# [Entries supplied]
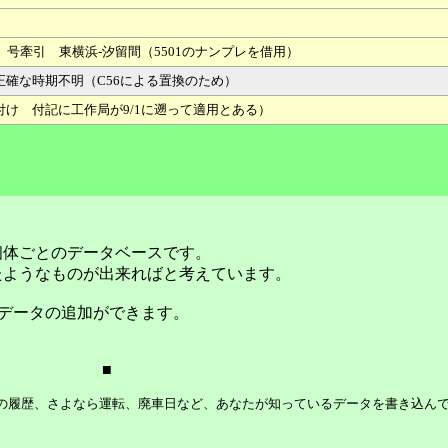
」号牽引 東横浜-汐留間（5501のナンプレを借用）
確な時期不明（C56による置換のため）
7付け 付記に工作局が9/1に遡って適用とある）
個体ごとのデータベースです。
たようなものが出来ればと考えています。
データの追加ができます。
■
等の履歴、さよなら運転、廃車日など、あなたが知っているデータを書き込ん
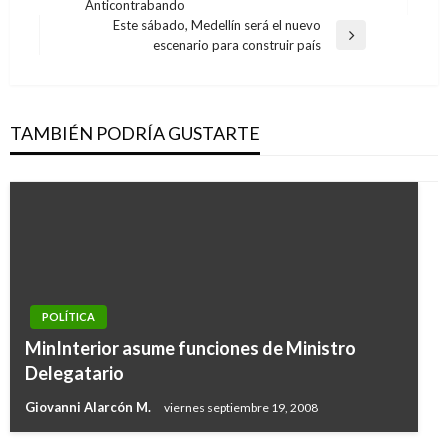
Anticontrabando
anterior
entradas
Este sábado, Medellín será el nuevo
Entrada
escenario para construir país
siguiente
TAMBIÉN PODRÍA GUSTARTE
POLÍTICA
MinInterior asume funciones de Ministro
Delegatario
Giovanni Alarcón M.
viernes septiembre 19, 2008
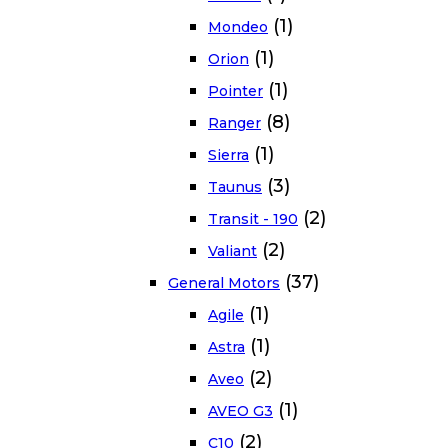
(1)
Mondeo
(1)
Orion
(1)
Pointer
(8)
Ranger
(1)
Sierra
(3)
Taunus
(2)
Transit - 190
(2)
Valiant
(37)
General Motors
(1)
Agile
(1)
Astra
(2)
Aveo
(1)
AVEO G3
(2)
C10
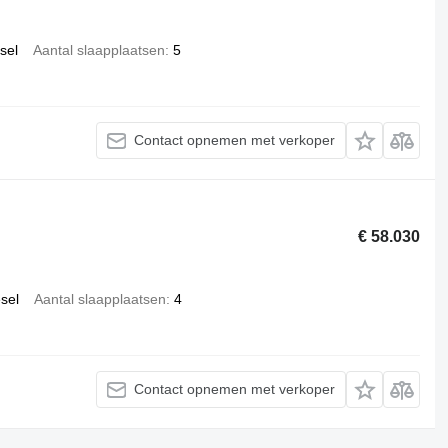
sel
Aantal slaapplaatsen
5
Contact opnemen met verkoper
€ 58.030
esel
Aantal slaapplaatsen
4
Contact opnemen met verkoper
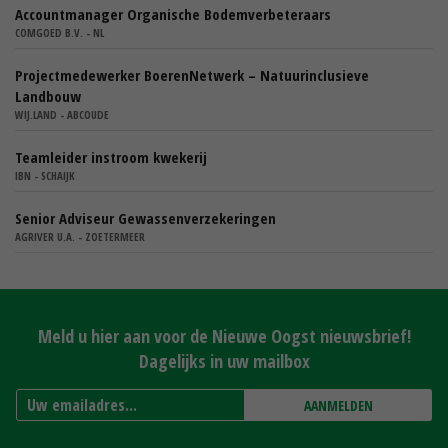
Accountmanager Organische Bodemverbeteraars
COMGOED B.V. - NL
Projectmedewerker BoerenNetwerk – Natuurinclusieve
Landbouw
WIJ.LAND - ABCOUDE
Teamleider instroom kwekerij
IBN - SCHAIJK
Senior Adviseur Gewassenverzekeringen
AGRIVER U.A. - ZOETERMEER
Meld u hier aan voor de Nieuwe Oogst nieuwsbrief!
Dagelijks in uw mailbox
AANMELDEN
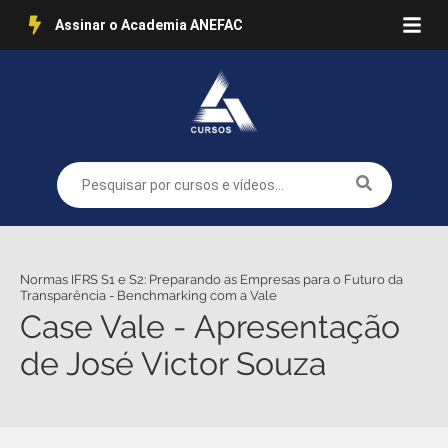
Assinar o Academia ANEFAC
Normas IFRS S1 e S2: Preparando as Empresas para o Futuro da
Transparência - Benchmarking com a Vale
Case Vale - Apresentação
de José Victor Souza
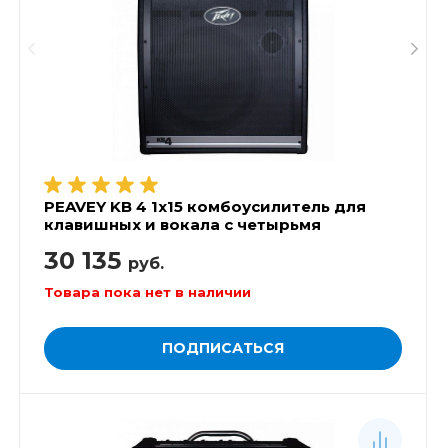
PEAVEY KB 4 1x15 комбоусилитель для
клавишных и вокала с четырьмя
каналами, 75 Вт
30 135
руб.
Товара пока нет в наличии
ПОДПИСАТЬСЯ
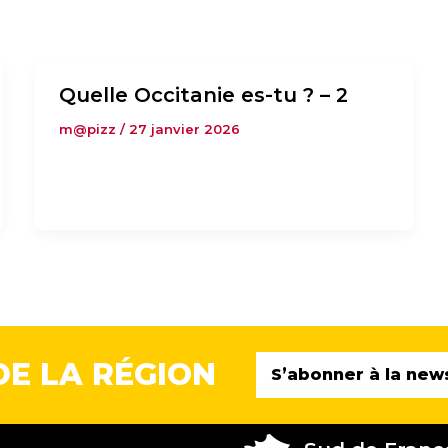
Quelle Occitanie es-tu ? – 2
m@pizz
/
27 janvier 2026
DE LA RÉGION
S’abonner à la new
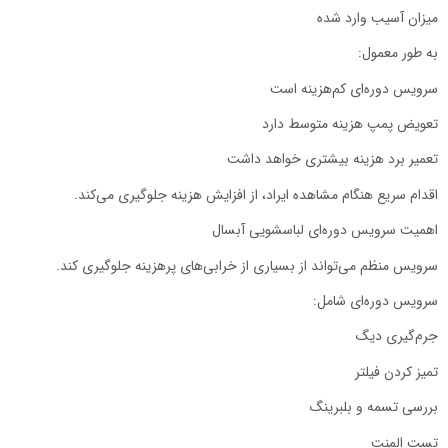
میزان آسیب وارد شده
به طور معمول:
سرویس دوره‌ای کم‌هزینه است
تعویض پمپ هزینه متوسط دارد
تعمیر برد هزینه بیشتری خواهد داشت
اقدام سریع هنگام مشاهده ایراد، از افزایش هزینه جلوگیری می‌کند.
اهمیت سرویس دوره‌ای لباسشویی آبسال
سرویس منظم می‌تواند از بسیاری از خرابی‌های پرهزینه جلوگیری کند.
سرویس دوره‌ای شامل:
جرم‌گیری دیگ
تمیز کردن فیلتر
بررسی تسمه و بلبرینگ
تست المنت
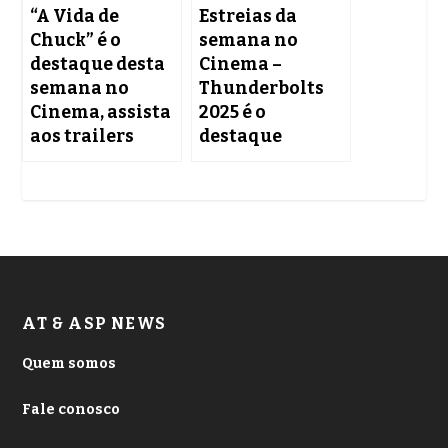
“A Vida de
Estreias da
Chuck” é o
semana no
destaque desta
Cinema –
semana no
Thunderbolts
Cinema, assista
2025 é o
aos trailers
destaque
AT & ASP NEWS
Quem somos
Fale conosco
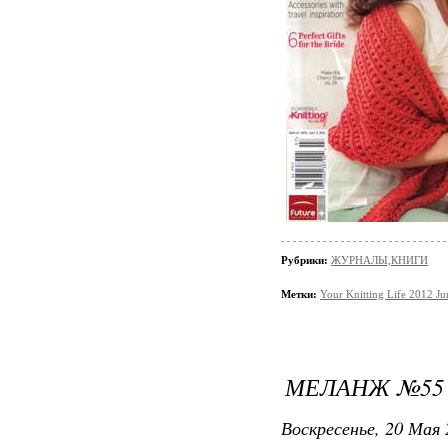
Рубрики:
ЖУРНАЛЫ,КНИГИ
Метки:
Your Knitting Life 2012 Ju
МЕЛАНЖ №55 (
Воскресенье, 20 Мая 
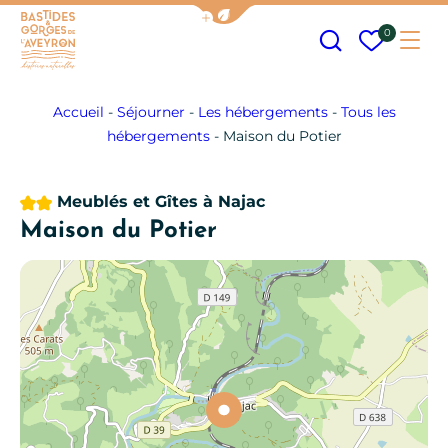
Afficher la barre de navigation
Recherche
Mes fav
0
Me
Bastides et Gorges de l&#039;Aveyron
Accueil
-
Séjourner
-
Les hébergements
-
Tous les
hébergements
-
Maison du Potier
2 étoiles
Meublés et Gîtes
à Najac
Maison du Potier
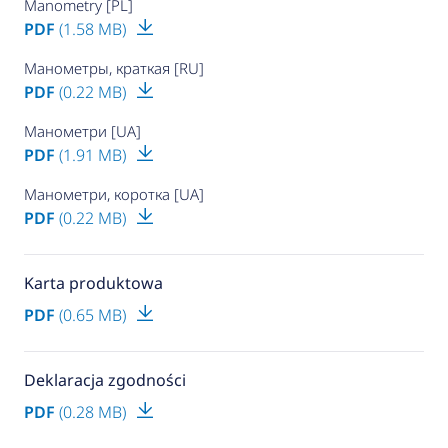
Manometry [PL]
PDF
(1.58 MB)
Манометры, краткая [RU]
PDF
(0.22 MB)
Манометри [UA]
PDF
(1.91 MB)
Манометри, коротка [UA]
PDF
(0.22 MB)
Karta produktowa
PDF
(0.65 MB)
Deklaracja zgodności
PDF
(0.28 MB)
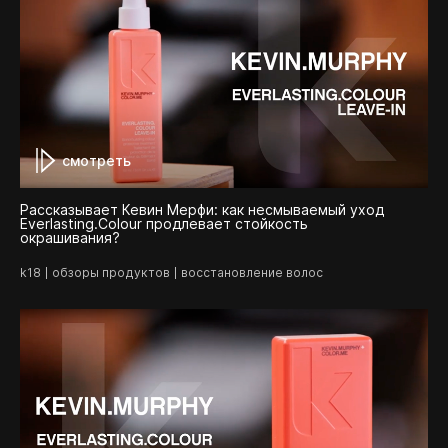
смотреть
Рассказывает Кевин Мерфи: как несмываемый уход
Everlasting.Colour продлевает стойкость
окрашивания?
k18
обзоры продуктов
восстановление волос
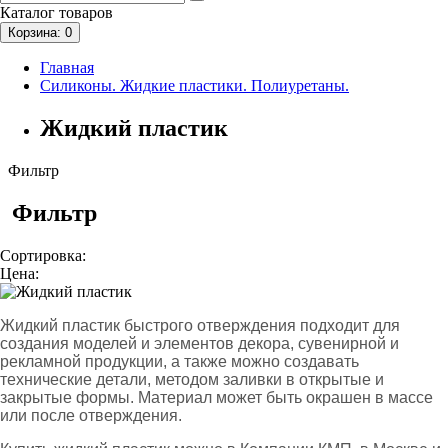
Каталог
товаров
Корзина
: 0
Главная
Силиконы. Жидкие пластики. Полиуретаны.
Жидкий пластик
Фильтр
Фильтр
Сортировка:
Цена:
Жидкий пластик быстрого отверждения подходит для
создания моделей и элементов декора, сувенирной и
рекламной продукции, а также можно создавать
технические детали, методом заливки в открытые и
закрытые формы. Материал может быть окрашен в массе
или после отверждения.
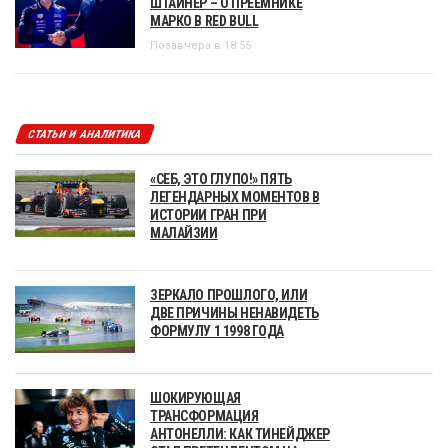
ШТАЙНЕР – О ПРЕЕМНИКЕ
МАРКО В RED BULL
Позавчера в 18:55
СТАТЬИ И АНАЛИТИКА
«СЕБ, ЭТО ГЛУПО!» ПЯТЬ
ЛЕГЕНДАРНЫХ МОМЕНТОВ В
ИСТОРИИ ГРАН ПРИ
МАЛАЙЗИИ
ЗЕРКАЛО ПРОШЛОГО, ИЛИ
ДВЕ ПРИЧИНЫ НЕНАВИДЕТЬ
ФОРМУЛУ 1 1998 ГОДА
ШОКИРУЮЩАЯ
ТРАНСФОРМАЦИЯ
АНТОНЕЛЛИ: КАК ТИНЕЙДЖЕР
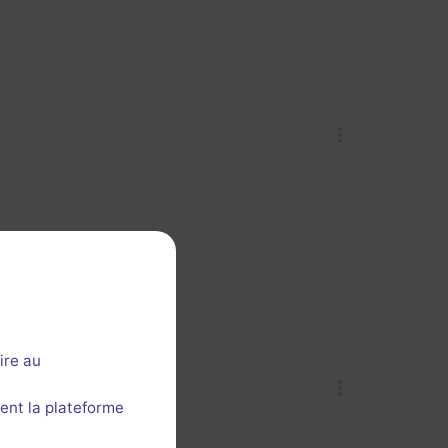


ire au
ent la plateforme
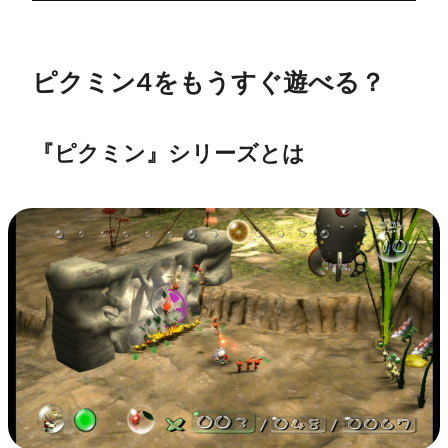
ピクミン4をもうすぐ遊べる？
『ピクミン』シリーズとは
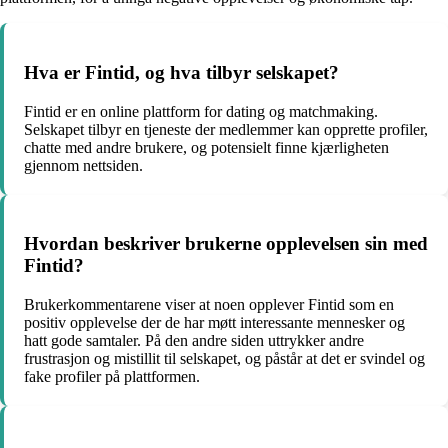
Hva er Fintid, og hva tilbyr selskapet?
Fintid er en online plattform for dating og matchmaking.
Selskapet tilbyr en tjeneste der medlemmer kan opprette profiler,
chatte med andre brukere, og potensielt finne kjærligheten
gjennom nettsiden.
Hvordan beskriver brukerne opplevelsen sin med
Fintid?
Brukerkommentarene viser at noen opplever Fintid som en
positiv opplevelse der de har møtt interessante mennesker og
hatt gode samtaler. På den andre siden uttrykker andre
frustrasjon og mistillit til selskapet, og påstår at det er svindel og
fake profiler på plattformen.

# [Task]
Transcribe all of the entries word for word, but skip any pictures they contain.

# [Answer section]
」号牽引 東横浜-汐留間（5501のナンプレを借用）
確な時期不明（C56による置換のため）
7付け 付記に工作局が9/1に遡って適用とある）
個体ごとのデータベースです。
たようなものが出来ればと考えています。
データの追加ができます。
■
等の履歴、さよなら運転、廃車日など、あなたが知っているデータを書き込ん
Anticontrabando
anterior
entradas
Este sábado, Medellín será el nuevo
Entrada
escenario para construir país
siguiente
TAMBIÉN PODRÍA GUSTARTE
POLÍTICA
MinInterior asume funciones de Ministro
Delegatario
Giovanni Alarcón M.
viernes septiembre 19, 2008
(1)
Mondeo
(1)
Orion
(1)
Pointer
(8)
Ranger
(1)
Sierra
(3)
Taunus
(2)
Transit - 190
(2)
Valiant
(37)
General Motors
(1)
Agile
(1)
Astra
(2)
Aveo
(1)
AVEO G3
(2)
C10
sel
Aantal slaapplaatsen
5
Contact opnemen met verkoper
€ 58.030
esel
Aantal slaapplaatsen
4
Contact opnemen met verkoper
Accountmanager Organische Bodemverbeteraars
COMGOED B.V. - NL
Projectmedewerker BoerenNetwerk – Natuurinclusieve
Landbouw
WIJ.LAND - ABCOUDE
Teamleider instroom kwekerij
IBN - SCHAIJK
Senior Adviseur Gewassenverzekeringen
AGRIVER U.A. - ZOETERMEER
Meld u hier aan voor de Nieuwe Oogst nieuwsbrief!
Dagelijks in uw mailbox
AANMELDEN
Assinar o Academia ANEFAC
Normas IFRS S1 e S2: Preparando as Empresas para o Futuro da
Transparência - Benchmarking com a Vale
Case Vale - Apresentação
de José Victor Souza
PEAVEY KB 4 1x15 комбоусилитель для
клавишных и вокала с четырьмя
каналами, 75 Вт
30 135
руб.
Товара пока нет в наличии
ПОДПИСАТЬСЯ
Quelle Occitanie es-tu ? – 2
m@pizz
/
27 janvier 2026
DE LA RÉGION
S’abonner à la new
میزان آسیب وارد شده
به طور معمول:
سرویس دوره‌ای کم‌هزینه است
تعویض پمپ هزینه متوسط دارد
تعمیر برد هزینه بیشتری خواهد داشت
اقدام سریع هنگام مشاهده ایراد، از افزایش هزینه جلوگیری می‌کند.
اهمیت سرویس دوره‌ای لباسشویی آبسال
سرویس منظم می‌تواند از بسیاری از خرابی‌های پرهزینه جلوگیری کند.
سرویس دوره‌ای شامل:
جرم‌گیری دیگ
تمیز کردن فیلتر
بررسی تسمه و بلبرینگ
تست المنت
“A Vida de
Estreias da
Chuck” é o
semana no
destaque desta
Cinema –
semana no
Thunderbolts
Cinema, assista
2025 é o
aos trailers
destaque
AT & ASP NEWS
Quem somos
Fale conosco
Рубрики:
ЖУРНАЛЫ,КНИГИ
Метки:
Your Knitting Life 2012 Ju
МЕЛАНЖ №55 (
Воскресенье, 20 Мая 
Afficher la barre de navigation
Recherche
Mes fav
0
Me
Bastides et Gorges de l&#039;Aveyron
Accueil
-
Séjourner
-
Les hébergements
-
Tous les
hébergements
-
Maison du Potier
2 étoiles
Meublés et Gîtes
à Najac
Maison du Potier
Manometry [PL]
PDF
(1.58 MB)
Манометры, краткая [RU]
PDF
(0.22 MB)
Манометри [UA]
PDF
(1.91 MB)
Манометри, коротка [UA]
PDF
(0.22 MB)
Karta produktowa
PDF
(0.65 MB)
Deklaracja zgodności
PDF
(0.28 MB)
смотреть
Рассказывает Кевин Мерфи: как несмываемый уход
Everlasting.Colour продлевает стойкость
окрашивания?
k18
обзоры продуктов
восстановление волос
Каталог
товаров
Корзина
: 0
Главная
Силиконы. Жидкие пластики. Полиуретаны.
Жидкий пластик
Фильтр
Фильтр
Сортировка:
Цена:
Жидкий пластик быстрого отверждения подходит для
создания моделей и элементов декора, сувенирной и
рекламной продукции, а также можно создавать
технические детали, методом заливки в открытые и
закрытые формы. Материал может быть окрашен в массе
или после отверждения.
ШТАЙНЕР – О ПРЕЕМНИКЕ
МАРКО В RED BULL
Позавчера в 18:55
СТАТЬИ И АНАЛИТИКА
«СЕБ, ЭТО ГЛУПО!» ПЯТЬ
ЛЕГЕНДАРНЫХ МОМЕНТОВ В
ИСТОРИИ ГРАН ПРИ
МАЛАЙЗИИ
ЗЕРКАЛО ПРОШЛОГО, ИЛИ
ДВЕ ПРИЧИНЫ НЕНАВИДЕТЬ
ФОРМУЛУ 1 1998 ГОДА
ШОКИРУЮЩАЯ
ТРАНСФОРМАЦИЯ
АНТОНЕЛЛИ: КАК ТИНЕЙДЖЕР


ire au
ent la plateforme
ピクミン4をもうすぐ遊べる？
『ピクミン』シリーズとは
Hva er Fintid, og hva tilbyr selskapet?
Fintid er en online plattform for dating og matchmaking.
Selskapet tilbyr en tjeneste der medlemmer kan opprette profiler,
chatte med andre brukere, og potensielt finne kjærligheten
gjennom nettsiden.
Hvordan beskriver brukerne opplevelsen sin med
Fintid?
Brukerkommentarene viser at noen opplever Fintid som en
positiv opplevelse der de har møtt interessante mennesker og
hatt gode samtaler. På den andre siden uttrykker andre
frustrasjon og mistillit til selskapet, og påstår at det er svindel og
fake profiler på plattformen.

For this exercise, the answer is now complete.